8. Les consorts I...-H... demandent le versement d'une somme de 2 050 140 euros au titre des besoins en assistance par une tierce personne jusqu'à la consolidation de l'état de santé de E... en se prévalant d'un taux horaire de 20 euros pour un nombre d'heures de 92 848 euros. Toutefois, il est constant que par le jugement n° 0100196 du 3 février 2005, devenu définitif, le tribunal administratif d'Amiens a condamné le centre hospitalier de Doullens à verser une rente annuelle de 18 000 euros jusqu'à la majorité de M. E... H... au titre de ce chef de préjudice. La forme de la réparation de chaque chef de préjudice étant un pouvoir propre du juge qui détermine la forme la plus adaptée ainsi que le barème de capitalisation le plus approprié, les consorts I...-H... ne contestent pas utilement cette indemnisation en demandant le versement d'un capital au lieu d'une rente. Les conclusions d'appel incident doivent donc être rejetées sur ce point.

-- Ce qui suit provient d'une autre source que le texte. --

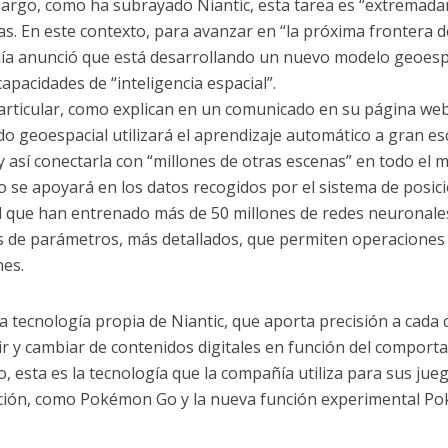
argo, como ha subrayado Niantic, esta tarea es “extremadame
s. En este contexto, para avanzar en “la próxima frontera de
a anunció que está desarrollando un nuevo modelo geoesp
apacidades de “inteligencia espacial”.
articular, como explican en un comunicado en su página web
o geoespacial utilizará el aprendizaje automático a gran e
y así conectarla con “millones de otras escenas” en todo el 
lo se apoyará en los datos recogidos por el sistema de posic
l que han entrenado más de 50 millones de redes neuronale
s de parámetros, más detallados, que permiten operaciones
nes.
la tecnología propia de Niantic, que aporta precisión a cada
tir y cambiar de contenidos digitales en función del comport
, esta es la tecnología que la compañía utiliza para sus jueg
ación, como Pokémon Go y la nueva función experimental P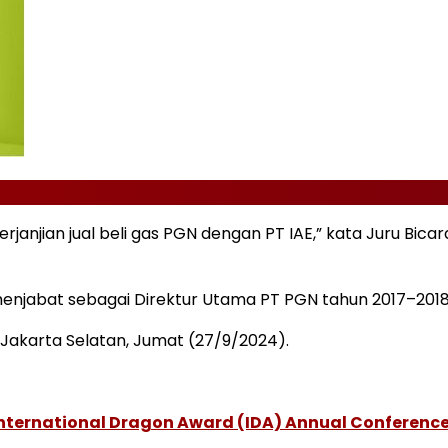
erjanjian jual beli gas PGN dengan PT IAE,” kata Juru Bica
menjabat sebagai Direktur Utama PT PGN tahun 2017–2018
 Jakarta Selatan, Jumat (27/9/2024).
International Dragon Award (IDA) Annual Conference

En ce qui concerne les préjudices patrimoniaux permanents de M. E... H... :

S'agissant des frais d'aménagement du logement :

9. Il ressort du rapport d'expertise judiciaire que l'état médical de M. E... H... justifie que les parents disposent d'un logement adapté. Les consorts I...-H... demandent à ce que la réparation du préjudice lié à l'aménagement de leurs deux logements fasse l'objet d'une nouvelle expertise par un ergothérapeute et à ce que ce chef de préjudice soit réservé. Toutefois, ils ne contestent pas qu'ils ont fait des aménagements pour lesquels ils n'ont supporté aucun reste à charge et que depuis le mois d'avril 2015, le père de E... dispose d'un logement social conçu pour les personnes handicapées. Par suite, il n'y a pas lieu de faire droit à leur demande d'expertise sur ce chef de préjudice.

S'agissant des frais d'aménagement des véhicules :

10. Il ressort du rapport d'expertise que l'état médical de M. E... H... justifie que chacun des deux parents dispose d'un véhicule adapté. Les consorts I...-H... demandent que leur soit allouée une somme de 42 727,90 euros correspondant aux frais d'adaptation de leurs véhicules respectifs et une somme de 489 285,72 euros au titre d'un capital représentatif des frais futurs pour ce même poste de préjudice compte tenu du remplacement tous les cinq ans de leurs véhicules.

11. D'une part, il résulte de l'instruction que Mme I..., mère de M. E... H..., a justifié du coût d'aménagement de son véhicule particulier utilisé pour le transport régulier de son fils par la production d'une facture émanant de l'entreprise Morice, d'un montant de 11 488,95 euros. Compte tenu du versement par la maison départementale des personnes handicapées pour la période 2015-2020 de la prestation de compensation du handicap " Transport-Aménagement Véhicule " à hauteur de 5 000 euros, seul le reste à charge de 6 488,95 euros peut donner lieu à indemnisation, comme l'ont estimé à bon droit les premiers juges.

12. D'autre part, si M. H... produit un devis concernant des travaux d'aménagement d'un camping-car pour un montant de 52 649,10 toutes taxes comprises, ces frais ne concernent pas le surcoût relatif à l'aménagement de son véhicule particulier et il ne peut donc prétendre à une indemnisation à ce titre. Toutefois, M. H... produit en appel une facture de la société Handi Auto Adapt du 15 mai 2013 concernant des travaux d'aménagement de son véhicule personnel (Peugeot Tipee) pour un montant de 8 949,85 euros. Ces travaux correspondant bien à des frais liés au surcoût d'aménagement de son véhicule particulier, il y a lieu de lui allouer cette somme de 8 949,85 euros.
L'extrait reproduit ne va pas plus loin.